=== Your task ===
Omitting the pictures, restate all of the entries below exactly.
:::
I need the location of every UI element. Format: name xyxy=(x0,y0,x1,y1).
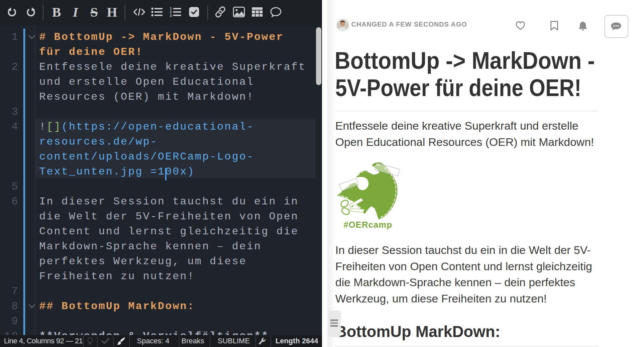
svg-text:2: 2 xyxy=(170,10,172,14)
svg-text:1: 1 xyxy=(170,7,172,10)
svg-text:#OERcamp: #OERcamp xyxy=(344,220,392,230)
svg-text:3: 3 xyxy=(170,14,172,18)
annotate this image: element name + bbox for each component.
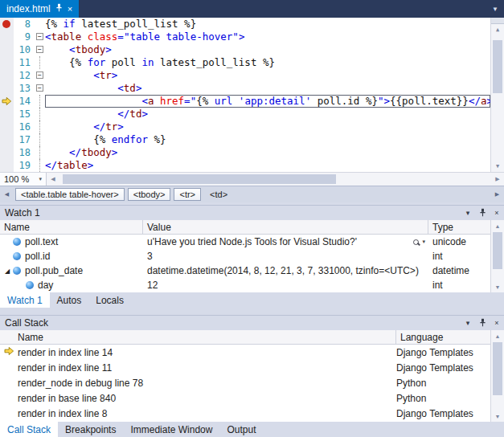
:::
=== Output for this task ===
I need the location of every UI element. Format: name xyxy=(x0,y0,x1,y1).
svg-text:2: 2 xyxy=(170,10,172,14)
svg-text:1: 1 xyxy=(170,7,172,10)
svg-text:#OERcamp: #OERcamp xyxy=(344,220,392,230)
svg-text:3: 3 xyxy=(170,14,172,18)
annotate this image: element name + bbox for each component.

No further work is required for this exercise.